Segment Start: Working data

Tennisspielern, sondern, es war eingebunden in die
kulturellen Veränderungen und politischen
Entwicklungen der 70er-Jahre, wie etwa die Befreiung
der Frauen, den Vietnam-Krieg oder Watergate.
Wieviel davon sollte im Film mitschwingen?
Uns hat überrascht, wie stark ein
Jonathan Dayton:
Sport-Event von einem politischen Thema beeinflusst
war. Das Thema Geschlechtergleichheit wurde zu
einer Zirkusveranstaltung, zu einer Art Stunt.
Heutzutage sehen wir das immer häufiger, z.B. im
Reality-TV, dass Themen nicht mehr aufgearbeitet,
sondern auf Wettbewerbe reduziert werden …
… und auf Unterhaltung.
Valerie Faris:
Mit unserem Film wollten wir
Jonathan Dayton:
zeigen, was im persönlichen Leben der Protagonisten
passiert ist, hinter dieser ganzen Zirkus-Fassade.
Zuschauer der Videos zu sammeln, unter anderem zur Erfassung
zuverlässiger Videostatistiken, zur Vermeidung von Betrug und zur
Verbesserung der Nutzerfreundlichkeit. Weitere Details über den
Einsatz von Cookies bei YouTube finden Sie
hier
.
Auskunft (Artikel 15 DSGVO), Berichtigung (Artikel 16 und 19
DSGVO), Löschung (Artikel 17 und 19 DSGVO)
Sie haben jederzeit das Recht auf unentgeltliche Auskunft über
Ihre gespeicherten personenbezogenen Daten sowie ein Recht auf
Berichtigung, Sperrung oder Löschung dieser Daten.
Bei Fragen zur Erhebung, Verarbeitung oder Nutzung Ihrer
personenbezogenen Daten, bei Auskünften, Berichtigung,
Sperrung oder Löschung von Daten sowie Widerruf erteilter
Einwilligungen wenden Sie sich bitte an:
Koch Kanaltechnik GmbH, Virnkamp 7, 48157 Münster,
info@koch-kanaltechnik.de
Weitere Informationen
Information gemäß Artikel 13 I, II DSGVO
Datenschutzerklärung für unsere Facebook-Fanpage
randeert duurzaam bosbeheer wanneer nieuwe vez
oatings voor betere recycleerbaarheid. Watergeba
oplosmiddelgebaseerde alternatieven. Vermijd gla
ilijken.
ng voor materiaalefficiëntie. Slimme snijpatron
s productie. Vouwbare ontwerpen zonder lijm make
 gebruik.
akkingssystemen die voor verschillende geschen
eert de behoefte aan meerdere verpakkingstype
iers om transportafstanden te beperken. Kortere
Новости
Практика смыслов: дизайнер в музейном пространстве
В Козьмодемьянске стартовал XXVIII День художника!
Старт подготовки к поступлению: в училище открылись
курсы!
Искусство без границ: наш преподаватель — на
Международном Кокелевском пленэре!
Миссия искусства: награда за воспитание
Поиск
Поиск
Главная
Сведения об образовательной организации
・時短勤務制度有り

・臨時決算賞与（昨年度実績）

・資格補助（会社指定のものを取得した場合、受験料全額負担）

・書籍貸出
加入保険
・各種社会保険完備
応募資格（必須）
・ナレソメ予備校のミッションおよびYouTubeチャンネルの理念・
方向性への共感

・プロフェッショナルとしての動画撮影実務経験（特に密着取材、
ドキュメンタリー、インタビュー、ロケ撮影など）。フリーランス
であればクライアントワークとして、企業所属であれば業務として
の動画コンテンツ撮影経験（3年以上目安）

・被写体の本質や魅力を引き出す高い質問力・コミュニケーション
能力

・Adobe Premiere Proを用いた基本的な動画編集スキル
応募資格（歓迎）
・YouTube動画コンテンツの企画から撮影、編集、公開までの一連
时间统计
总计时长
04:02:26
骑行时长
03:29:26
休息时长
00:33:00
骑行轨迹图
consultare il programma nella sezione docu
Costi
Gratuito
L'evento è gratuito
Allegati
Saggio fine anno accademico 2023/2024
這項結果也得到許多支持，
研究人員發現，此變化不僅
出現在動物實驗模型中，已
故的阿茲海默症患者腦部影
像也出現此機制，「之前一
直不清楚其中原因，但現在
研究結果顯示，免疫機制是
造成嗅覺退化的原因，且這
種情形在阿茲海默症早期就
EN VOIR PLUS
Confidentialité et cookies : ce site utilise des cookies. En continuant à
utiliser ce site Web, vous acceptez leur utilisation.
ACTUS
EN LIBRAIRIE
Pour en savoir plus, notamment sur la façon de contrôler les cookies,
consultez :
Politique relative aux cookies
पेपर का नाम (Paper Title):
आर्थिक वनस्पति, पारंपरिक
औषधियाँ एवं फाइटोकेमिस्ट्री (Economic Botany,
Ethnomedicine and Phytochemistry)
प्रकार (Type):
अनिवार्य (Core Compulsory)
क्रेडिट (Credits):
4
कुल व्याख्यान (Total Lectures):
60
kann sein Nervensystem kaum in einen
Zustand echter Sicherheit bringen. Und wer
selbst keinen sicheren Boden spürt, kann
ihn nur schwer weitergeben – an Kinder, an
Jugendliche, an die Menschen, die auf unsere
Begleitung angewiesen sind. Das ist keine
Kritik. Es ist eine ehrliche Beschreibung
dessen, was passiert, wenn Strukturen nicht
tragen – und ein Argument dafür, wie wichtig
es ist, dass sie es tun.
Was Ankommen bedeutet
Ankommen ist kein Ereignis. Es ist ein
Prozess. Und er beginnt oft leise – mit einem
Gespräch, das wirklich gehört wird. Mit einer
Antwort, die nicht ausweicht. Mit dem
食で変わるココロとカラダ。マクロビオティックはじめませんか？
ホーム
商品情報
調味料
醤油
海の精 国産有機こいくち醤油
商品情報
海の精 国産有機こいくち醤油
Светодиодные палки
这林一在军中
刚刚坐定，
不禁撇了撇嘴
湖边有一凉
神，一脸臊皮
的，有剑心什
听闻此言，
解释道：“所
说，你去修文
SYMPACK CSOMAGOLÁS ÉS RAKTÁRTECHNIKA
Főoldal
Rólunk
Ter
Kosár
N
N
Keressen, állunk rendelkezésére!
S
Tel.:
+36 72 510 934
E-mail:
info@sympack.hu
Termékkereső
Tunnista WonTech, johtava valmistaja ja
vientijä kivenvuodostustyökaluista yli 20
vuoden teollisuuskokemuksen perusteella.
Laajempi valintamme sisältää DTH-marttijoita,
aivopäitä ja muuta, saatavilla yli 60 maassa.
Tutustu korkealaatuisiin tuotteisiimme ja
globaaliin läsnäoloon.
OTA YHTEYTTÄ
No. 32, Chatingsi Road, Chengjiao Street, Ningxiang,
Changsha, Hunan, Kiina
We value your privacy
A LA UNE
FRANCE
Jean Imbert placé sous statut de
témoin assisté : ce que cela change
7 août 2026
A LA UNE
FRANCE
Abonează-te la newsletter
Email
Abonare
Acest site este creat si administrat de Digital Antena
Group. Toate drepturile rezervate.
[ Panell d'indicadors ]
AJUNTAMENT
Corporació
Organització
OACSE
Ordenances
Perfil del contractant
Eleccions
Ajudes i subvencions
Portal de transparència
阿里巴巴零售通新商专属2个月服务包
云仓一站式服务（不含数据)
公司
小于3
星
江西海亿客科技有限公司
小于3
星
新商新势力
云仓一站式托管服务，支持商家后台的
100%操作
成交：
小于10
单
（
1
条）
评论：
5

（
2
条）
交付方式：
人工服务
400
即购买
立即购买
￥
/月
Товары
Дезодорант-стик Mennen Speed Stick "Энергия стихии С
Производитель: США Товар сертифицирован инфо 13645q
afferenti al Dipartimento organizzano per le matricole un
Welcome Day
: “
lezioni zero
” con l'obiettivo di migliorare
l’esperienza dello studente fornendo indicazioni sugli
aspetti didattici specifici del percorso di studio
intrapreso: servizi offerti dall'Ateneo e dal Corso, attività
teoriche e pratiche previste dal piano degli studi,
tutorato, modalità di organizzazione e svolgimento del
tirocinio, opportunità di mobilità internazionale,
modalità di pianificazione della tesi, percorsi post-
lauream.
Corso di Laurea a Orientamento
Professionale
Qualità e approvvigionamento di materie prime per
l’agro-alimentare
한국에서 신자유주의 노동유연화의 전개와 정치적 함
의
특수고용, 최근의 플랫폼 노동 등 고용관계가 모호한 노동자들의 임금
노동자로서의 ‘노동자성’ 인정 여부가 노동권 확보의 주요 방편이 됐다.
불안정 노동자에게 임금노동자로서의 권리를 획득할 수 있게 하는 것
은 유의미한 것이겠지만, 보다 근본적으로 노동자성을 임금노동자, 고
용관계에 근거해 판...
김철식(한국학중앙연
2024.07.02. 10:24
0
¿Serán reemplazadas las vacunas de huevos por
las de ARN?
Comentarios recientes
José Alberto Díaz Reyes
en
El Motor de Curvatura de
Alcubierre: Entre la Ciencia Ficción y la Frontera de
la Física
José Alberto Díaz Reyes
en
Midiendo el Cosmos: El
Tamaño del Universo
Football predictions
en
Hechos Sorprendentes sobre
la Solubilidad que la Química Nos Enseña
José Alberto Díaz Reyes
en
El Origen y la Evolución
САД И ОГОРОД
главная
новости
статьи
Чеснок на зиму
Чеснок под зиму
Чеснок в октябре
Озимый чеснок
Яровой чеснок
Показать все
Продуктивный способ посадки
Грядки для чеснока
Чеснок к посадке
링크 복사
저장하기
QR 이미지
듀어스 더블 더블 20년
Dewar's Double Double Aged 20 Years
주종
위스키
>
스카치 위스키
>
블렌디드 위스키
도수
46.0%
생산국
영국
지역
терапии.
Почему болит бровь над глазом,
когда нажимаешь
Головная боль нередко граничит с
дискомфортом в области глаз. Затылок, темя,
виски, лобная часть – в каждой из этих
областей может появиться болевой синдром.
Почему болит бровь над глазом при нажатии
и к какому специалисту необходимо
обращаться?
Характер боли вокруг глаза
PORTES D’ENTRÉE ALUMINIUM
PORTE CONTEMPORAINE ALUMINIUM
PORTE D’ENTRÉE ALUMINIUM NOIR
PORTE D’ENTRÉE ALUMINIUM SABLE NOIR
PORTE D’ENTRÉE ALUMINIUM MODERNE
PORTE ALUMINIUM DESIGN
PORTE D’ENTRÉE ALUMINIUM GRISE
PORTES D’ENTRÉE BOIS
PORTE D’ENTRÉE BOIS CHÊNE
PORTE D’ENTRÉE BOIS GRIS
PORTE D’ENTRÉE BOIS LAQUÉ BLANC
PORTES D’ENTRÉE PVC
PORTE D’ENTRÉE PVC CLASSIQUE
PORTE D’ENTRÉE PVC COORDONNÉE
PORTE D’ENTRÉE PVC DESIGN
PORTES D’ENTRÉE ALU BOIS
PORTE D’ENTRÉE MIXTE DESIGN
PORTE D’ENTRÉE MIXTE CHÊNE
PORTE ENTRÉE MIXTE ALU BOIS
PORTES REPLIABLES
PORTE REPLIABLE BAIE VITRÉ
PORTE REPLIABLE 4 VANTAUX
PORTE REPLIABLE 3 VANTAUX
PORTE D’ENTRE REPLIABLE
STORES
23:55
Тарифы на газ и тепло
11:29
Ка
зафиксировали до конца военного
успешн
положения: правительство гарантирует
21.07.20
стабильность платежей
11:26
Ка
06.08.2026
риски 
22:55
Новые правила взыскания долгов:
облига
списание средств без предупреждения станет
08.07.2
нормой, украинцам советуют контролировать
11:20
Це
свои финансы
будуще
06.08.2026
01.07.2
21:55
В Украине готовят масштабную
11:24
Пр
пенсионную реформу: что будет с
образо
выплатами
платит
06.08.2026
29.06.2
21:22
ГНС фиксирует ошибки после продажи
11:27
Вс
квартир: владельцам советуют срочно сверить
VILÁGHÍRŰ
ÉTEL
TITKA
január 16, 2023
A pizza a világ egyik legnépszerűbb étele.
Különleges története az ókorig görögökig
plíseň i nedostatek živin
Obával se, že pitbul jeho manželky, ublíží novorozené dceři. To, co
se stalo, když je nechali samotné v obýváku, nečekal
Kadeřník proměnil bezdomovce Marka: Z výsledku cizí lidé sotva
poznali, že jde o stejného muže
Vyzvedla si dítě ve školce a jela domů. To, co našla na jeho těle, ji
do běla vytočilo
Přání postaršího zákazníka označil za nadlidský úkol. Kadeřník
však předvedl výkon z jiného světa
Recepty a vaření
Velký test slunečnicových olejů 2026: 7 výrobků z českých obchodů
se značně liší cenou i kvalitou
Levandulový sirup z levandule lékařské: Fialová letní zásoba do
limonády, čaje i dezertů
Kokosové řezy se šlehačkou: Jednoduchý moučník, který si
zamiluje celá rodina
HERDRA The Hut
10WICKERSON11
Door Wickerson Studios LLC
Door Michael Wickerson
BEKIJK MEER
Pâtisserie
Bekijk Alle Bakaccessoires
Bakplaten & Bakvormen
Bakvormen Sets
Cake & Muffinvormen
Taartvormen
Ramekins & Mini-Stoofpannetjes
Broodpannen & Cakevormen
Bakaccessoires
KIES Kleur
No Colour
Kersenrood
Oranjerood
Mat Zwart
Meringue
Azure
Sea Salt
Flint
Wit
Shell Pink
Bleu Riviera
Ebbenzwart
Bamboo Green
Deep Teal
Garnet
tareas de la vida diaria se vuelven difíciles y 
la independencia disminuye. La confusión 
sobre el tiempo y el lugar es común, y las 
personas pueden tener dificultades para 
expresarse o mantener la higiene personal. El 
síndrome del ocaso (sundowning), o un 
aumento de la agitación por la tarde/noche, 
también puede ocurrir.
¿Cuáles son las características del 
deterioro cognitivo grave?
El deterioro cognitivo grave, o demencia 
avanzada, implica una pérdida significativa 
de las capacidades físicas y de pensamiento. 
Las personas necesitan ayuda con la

Segment End: Working data

== Work task ==
What is needed is a verbatim copy of every line in the records above from the one containing "A pizza a világ egyik legnépszerűbb étele." down to the one containing "limonády, čaje i dezertů", both included, and nothing more.

== Output for this exercise ==
A pizza a világ egyik legnépszerűbb étele.
Különleges története az ókorig görögökig
plíseň i nedostatek živin
Obával se, že pitbul jeho manželky, ublíží novorozené dceři. To, co
se stalo, když je nechali samotné v obýváku, nečekal
Kadeřník proměnil bezdomovce Marka: Z výsledku cizí lidé sotva
poznali, že jde o stejného muže
Vyzvedla si dítě ve školce a jela domů. To, co našla na jeho těle, ji
do běla vytočilo
Přání postaršího zákazníka označil za nadlidský úkol. Kadeřník
však předvedl výkon z jiného světa
Recepty a vaření
Velký test slunečnicových olejů 2026: 7 výrobků z českých obchodů
se značně liší cenou i kvalitou
Levandulový sirup z levandule lékařské: Fialová letní zásoba do
limonády, čaje i dezertů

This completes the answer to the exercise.